Exercise goal: Read the data below line by line and state how many lines hold "Screenshot". Nothing else belongs in the answer.
════
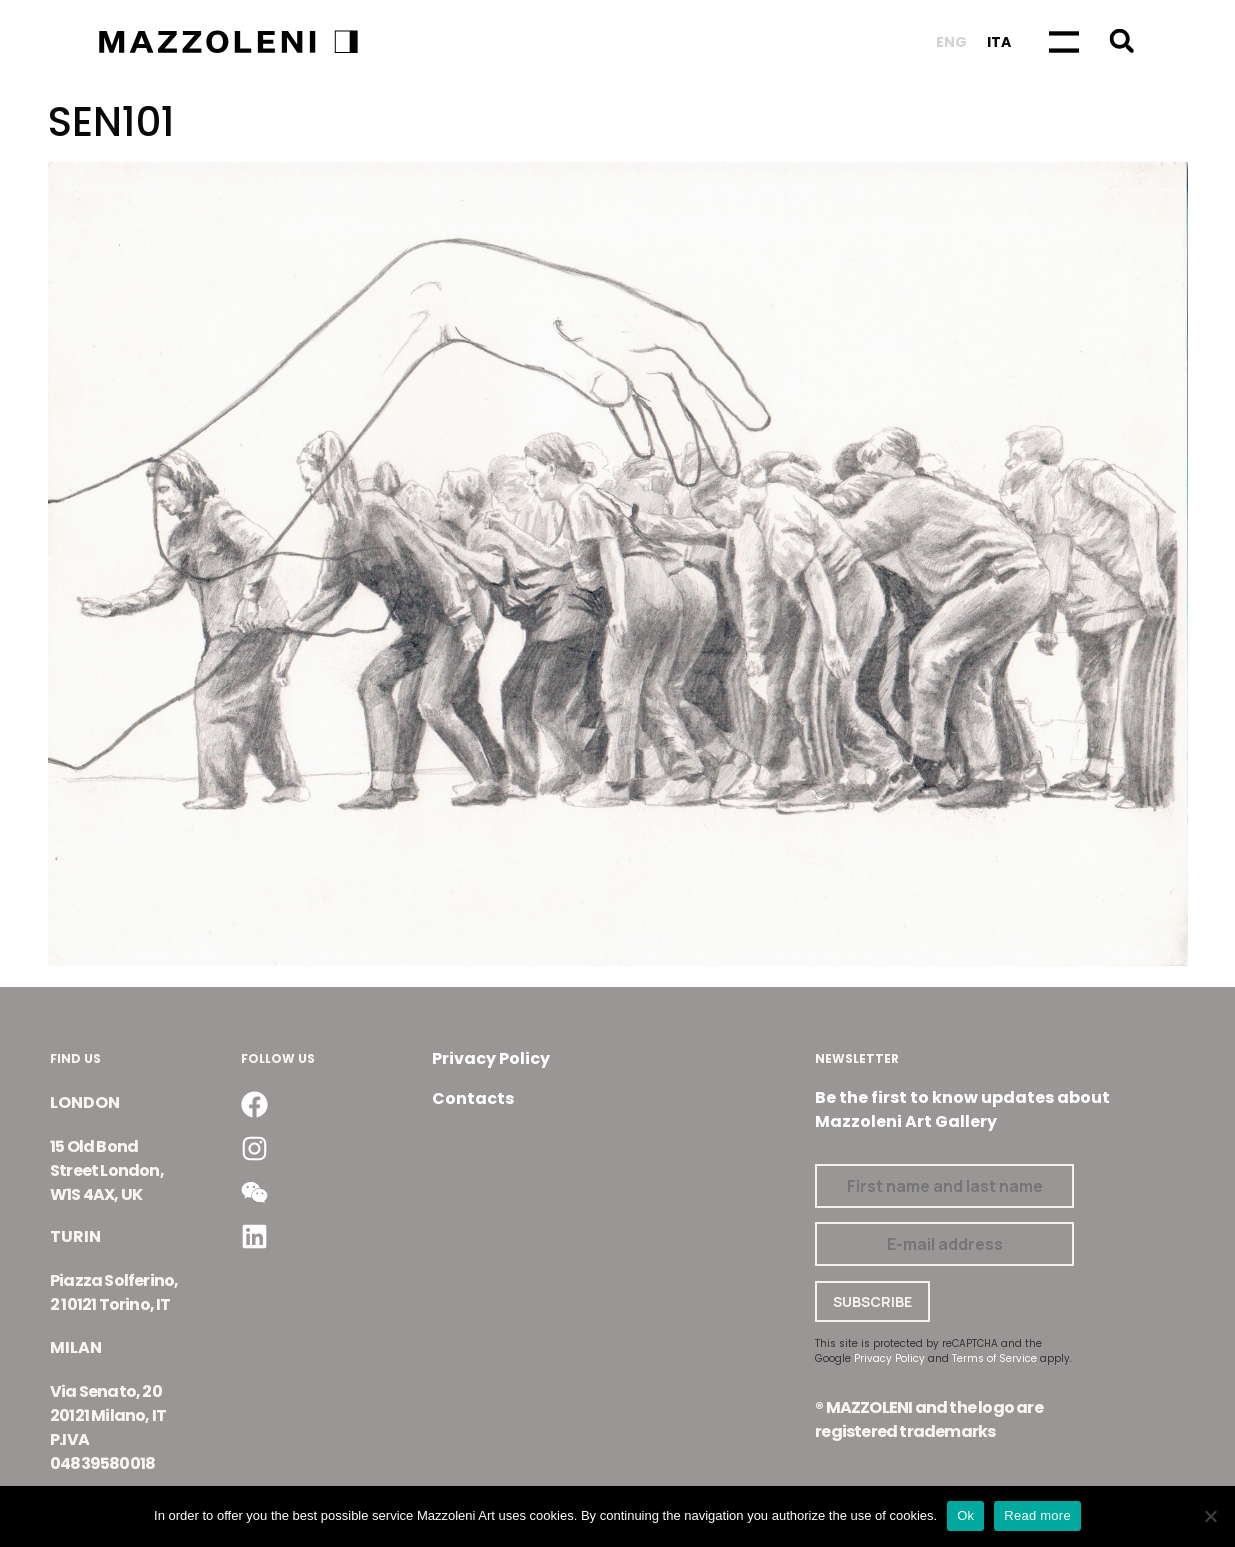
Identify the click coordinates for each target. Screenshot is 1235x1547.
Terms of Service (994, 1358)
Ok (965, 1515)
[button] (1121, 40)
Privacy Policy (491, 1058)
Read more (1037, 1515)
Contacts (473, 1098)
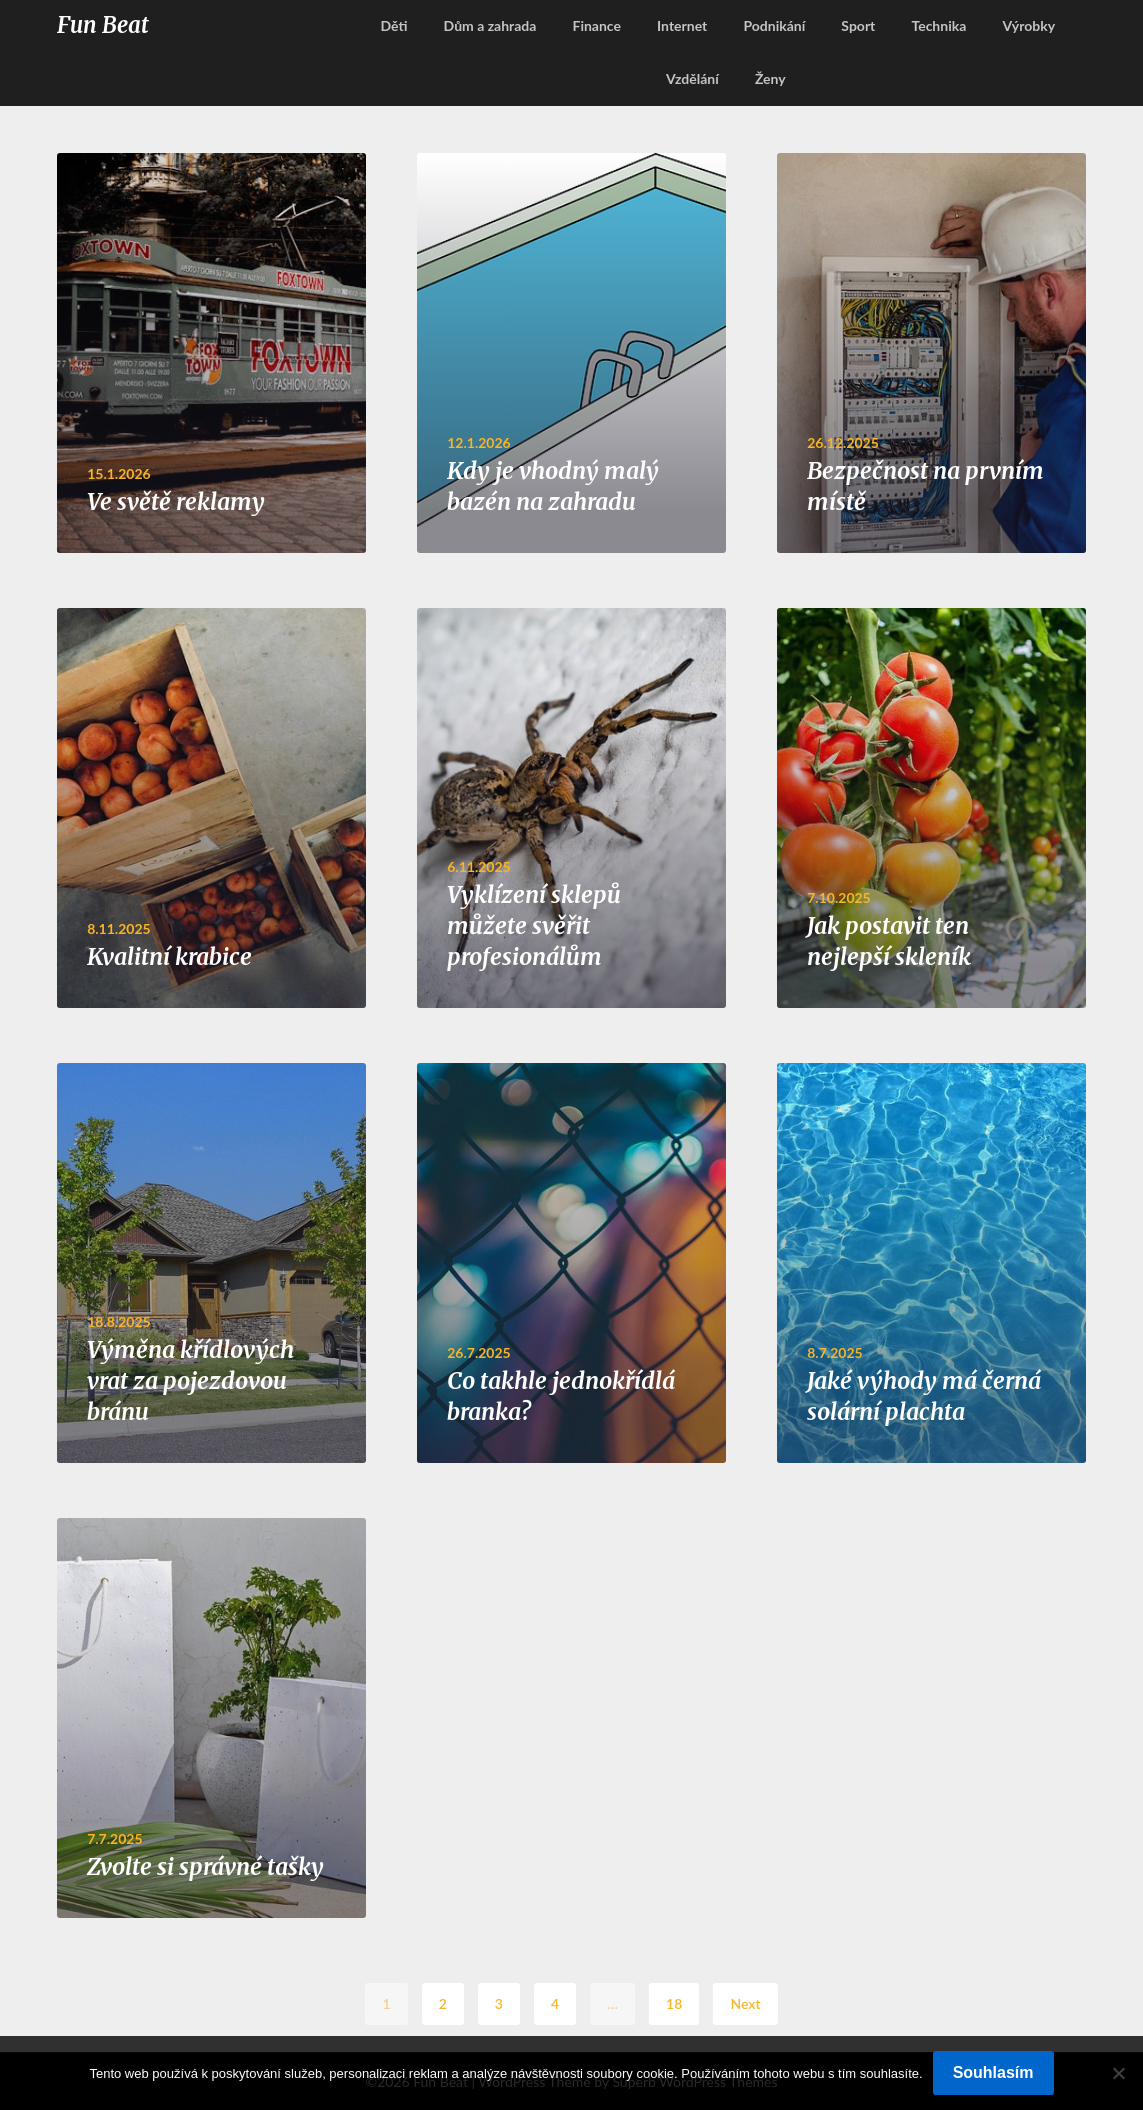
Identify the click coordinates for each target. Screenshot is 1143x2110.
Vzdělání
════
Written answer: 2